Run the following query to check the Data Guard lag metrics:

sql > SELECT name,value,datum_time,time_computed FROM v$dataguard_stats;

Run the following query to check whether there is an archive log gap between the primary and read replica instances:

sql >  SELECT archived.thread# THREAD,max(archived.sequence#) PRIMARY,max(applied.sequence#) STANDBY,(max(archived.sequence#) - max(applied.sequence#)) GAP FROM v$archived_log archived,v$archived_log applied WHERE archived.thread#=applied.thread# AND applied.applied='YES' GROUP BY archived.thread#;

Note: RDS for Oracle doesn't alert you when there is a replication lag.
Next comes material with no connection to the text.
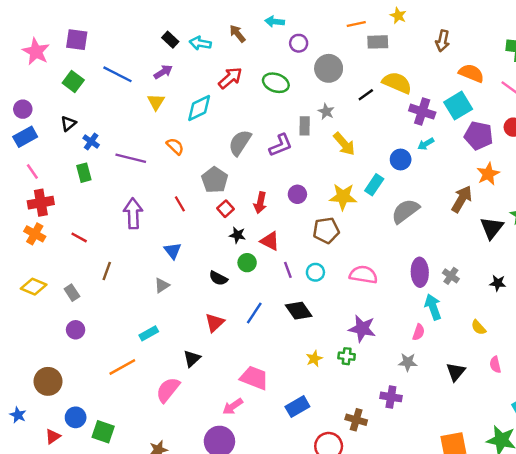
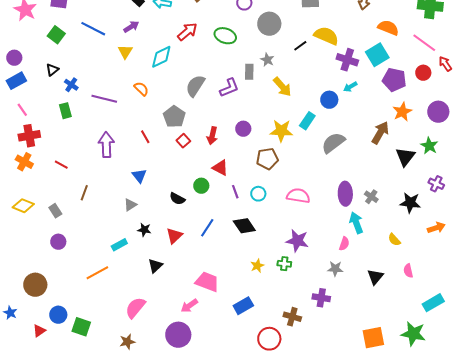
black star: (237, 235) -> (144, 230), moved
black star: (498, 283) -> (410, 203), size x1.5
pink semicircle: (168, 390) -> (135, 308), moved

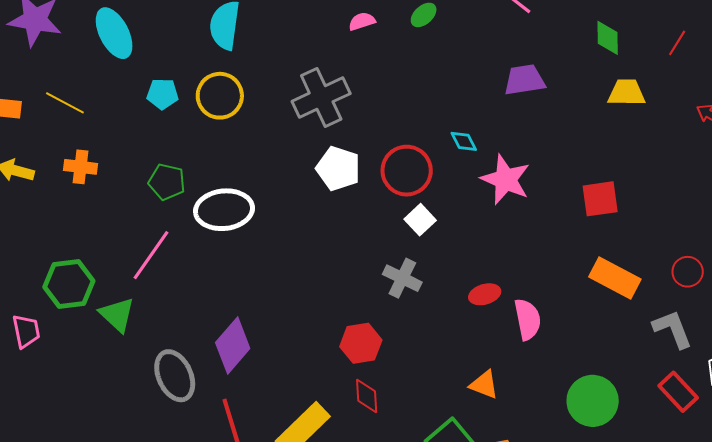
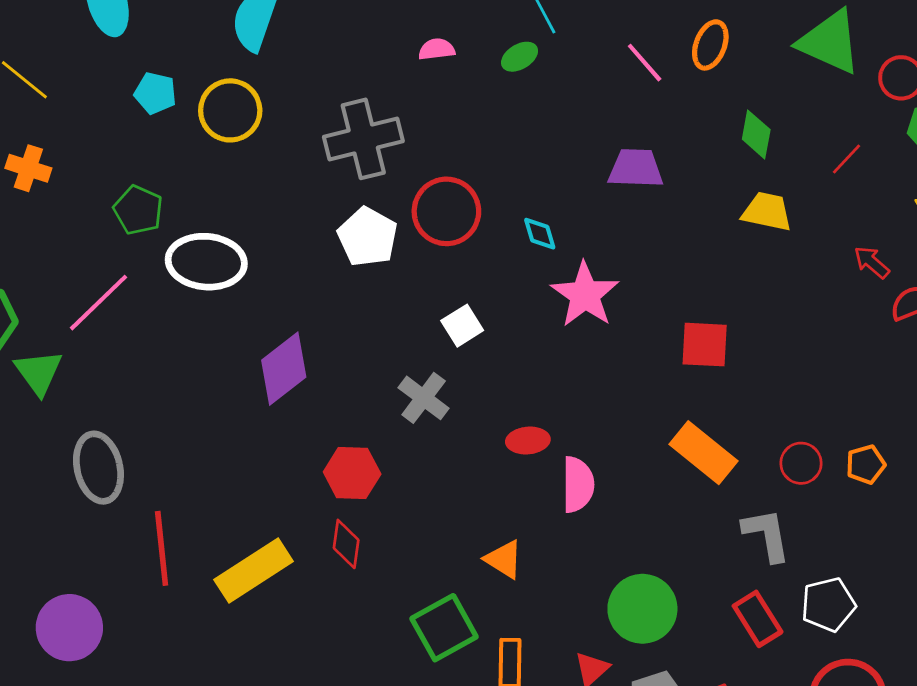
red circle: (407, 171) -> (446, 211), moved
purple diamond: (233, 345) -> (284, 369), moved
To send notifications whenever the read replica doesn't keep up with the primary instance, create a CloudWatch alarm for the RDS metric ReplicaLag.
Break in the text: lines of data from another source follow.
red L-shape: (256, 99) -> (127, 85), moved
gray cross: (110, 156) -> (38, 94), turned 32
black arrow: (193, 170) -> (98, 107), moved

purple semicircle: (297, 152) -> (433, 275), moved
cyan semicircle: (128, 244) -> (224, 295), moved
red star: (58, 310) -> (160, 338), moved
Troubleshoot the replication lag

  • If the primary instance is unavailable, check the current state of the instance using the Amazon RDS Console. Also, check if the instance is accessible from any SQL client. If the primary instance is unavailable (for example: the instance is in incompatible-parameters state), then the read replica can't keep up with the primary instance and falls behind. Check Amazon RDS events to find why the primary instance is unavailable. Then, fix the instance to make sure that it's accessible.
  • If the primary instance is under a high CPU or memory overload, then a high transport lag might result. Monitor the CloudWatch metrics for the instance. Also, use Enhanced Monitoring to identify whether a particular process causes an unusual memory or CPU usage spike. For more information, see Viewing OS metrics in the RDS console. When the CPU/memory load reduces, the replica might keep up with the primary instance. If the overload is as expected on the instance, you can choose to scale up the instance class, IOPS, or throughput as needed.
  • Monitor the alert.log files for the primary instance and read replica to identify alerts or ORA errors that might affect the transport or apply processes. For more information on accessing the alert log for RDS instances, see Oracle database log files. Resolve the identified errors to reduce the lag.
  • When you resize or change the number of redo logs in the primary instance, the changes aren't replicated in the standby instance. To replicate these changes, you must recreate the standby instance. It's a best practice to update the redo log parameters before configuring the read replica. For more information, see Changing your logging configuration.
  • Configuring the read replica instance with less compute or IOPS capacity compared to the primary instance might slow down the application of changes in the read replica, resulting in replication lag. Monitor the RDS metrics using CloudWatch to check for throttling in both instances. If the primary instance doesn't have any throttling and the read replica experiences throttling, identify the resource that's getting throttled. Then, scale up the storage or compute configuration as needed.